This week’s roundup explores the foundational research papers that transformed AI from an academic curiosity into production-ready technology, covering everything from the revolutionary Transformer architecture to the Model Context Protocol, which enables standardised tool integration. We examine critical performance optimisation techniques for Azure OpenAI deployments, where asynchronous programming delivers 11x speed improvements by parallelising tasks instead of processing them sequentially.
The spotlight then shifts to a paradigm-challenging analysis of why small language models with fewer than 10 billion parameters are proving architecturally superior for agentic AI systems, potentially delivering 30 times the cost savings while matching the performance of their trillion-parameter cousins on specialised tasks. Finally, I share updates from the successful .NET Conf 2025 Durban event and preview the upcoming roadshow, which will visit Cape Town and Johannesburg, where I’ll explore Model Context Protocol integration with C# and Azure AI.
Generative AI
-
🚀 10 Game-Changing AI Papers Every Engineer Should Know in 2025. Mahendra Medapati delivers an exceptional deep dive into the 10 foundational research papers that transformed AI from an academic curiosity into the transformative technology reshaping industries today. Starting with the revolutionary 2017 “Attention Is All You Need” paper, which introduced the transformer architecture, the author breaks down how self-attention mechanisms enabled models like GPT-4, Claude, and Gemini to understand context across entire conversations, rather than processing text one word at a time. The post brilliantly contextualises GPT-3’s few-shot learning breakthrough, demonstrating how 175 billion parameters enabled models to perform new tasks with just a handful of examples—eliminating the need for thousands of labelled examples and weeks of training time that previously made AI customisation prohibitively expensive for most organisations.
This post by MahendraMedapati excels at bridging theoretical breakthroughs with practical engineering applications that developers can implement immediately. The coverage of Chain-of-Thought prompting reveals how simply adding “Let’s think step by step” can dramatically improve AI reasoning on complex tasks. The RAG (Retrieval-Augmented Generation) section explains how modern AI systems ground their responses in current, verifiable information, rather than relying solely on training data. The discussion of LoRA (Low-Rank Adaptation) is particularly valuable for practitioners, as it shows how fine-tuning models now requires 10,000 times fewer trainable parameters and 3 times less GPU memory, truly democratising AI customisation by making it accessible on consumer hardware rather than requiring expensive cloud infrastructure.

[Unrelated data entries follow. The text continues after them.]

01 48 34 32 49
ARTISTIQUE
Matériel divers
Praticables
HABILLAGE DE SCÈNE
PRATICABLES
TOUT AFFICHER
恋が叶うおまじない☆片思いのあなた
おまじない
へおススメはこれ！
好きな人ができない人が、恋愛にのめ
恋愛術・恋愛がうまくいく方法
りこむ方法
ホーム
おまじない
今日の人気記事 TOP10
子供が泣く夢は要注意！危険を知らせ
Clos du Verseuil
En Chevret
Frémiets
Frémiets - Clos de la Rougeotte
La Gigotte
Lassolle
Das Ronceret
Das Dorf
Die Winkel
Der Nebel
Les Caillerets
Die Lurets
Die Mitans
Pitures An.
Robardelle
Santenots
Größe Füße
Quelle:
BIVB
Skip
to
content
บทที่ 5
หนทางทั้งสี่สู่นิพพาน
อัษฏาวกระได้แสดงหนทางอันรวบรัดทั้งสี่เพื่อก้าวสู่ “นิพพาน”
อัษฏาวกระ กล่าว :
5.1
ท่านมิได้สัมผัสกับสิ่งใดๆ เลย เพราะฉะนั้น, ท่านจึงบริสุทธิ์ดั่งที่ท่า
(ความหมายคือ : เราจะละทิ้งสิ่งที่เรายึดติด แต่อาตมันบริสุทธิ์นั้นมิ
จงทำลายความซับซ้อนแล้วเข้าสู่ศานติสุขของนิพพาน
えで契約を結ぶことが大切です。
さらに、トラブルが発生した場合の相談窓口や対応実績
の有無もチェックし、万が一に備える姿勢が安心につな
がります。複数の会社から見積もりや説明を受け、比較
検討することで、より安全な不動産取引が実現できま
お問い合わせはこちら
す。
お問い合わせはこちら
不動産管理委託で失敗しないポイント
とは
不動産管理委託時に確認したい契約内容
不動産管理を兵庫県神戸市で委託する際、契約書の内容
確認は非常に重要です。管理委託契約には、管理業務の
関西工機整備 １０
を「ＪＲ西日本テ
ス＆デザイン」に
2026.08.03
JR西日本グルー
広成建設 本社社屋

Here’s what strikes me most about this compilation: The author has curated papers that represent genuine architectural paradigm shifts rather than incremental improvements. The progression from Transformers through few-shot learning, RAG, and efficient fine-tuning methods, such as LoRA, tells the story of AI’s evolution from laboratory curiosity to production-ready technology. The inclusion of newer developments, such as Constitutional AI for alignment and the Model Context Protocol (MCP) for standardised tool integration, demonstrates how the field is maturing beyond raw capability toward reliability, safety, and interoperability. For developers building AI-powered applications in 2025, understanding these papers isn’t just an academic exercise; it’s the difference between knowing which tools to reach for and why they work, versus blindly following tutorials without grasping the fundamental principles that make modern AI systems effective and economical to deploy.
-
Implement Asynchronous Programming in Azure OpenAI for Task Parallelization.. Akash Verma, in this post, examines a critical performance optimisation technique that many developers overlook when integrating Azure OpenAI into production applications: asynchronous programming for task parallelisation. The article demonstrates how sequential API calls create unnecessary bottlenecks, using a perfect analogy: washing dishes one at a time versus running a dishwasher while simultaneously cooking. Asynchronous operations fundamentally change resource utilisation patterns. The Python implementation showcases three essential keywords (asyncio, async, and await) that enable concurrent task execution, with the author providing practical code examples for both embedding generation and question-answering workflows. The performance metrics tell a compelling story: embedding generation for 50 documents drops from 20 seconds to just 1.8 seconds when using asynchronous calls, while answering six basic questions shrinks from 12.5 seconds to 4 seconds, representing speed improvements of 11 times and 3 times, respectively.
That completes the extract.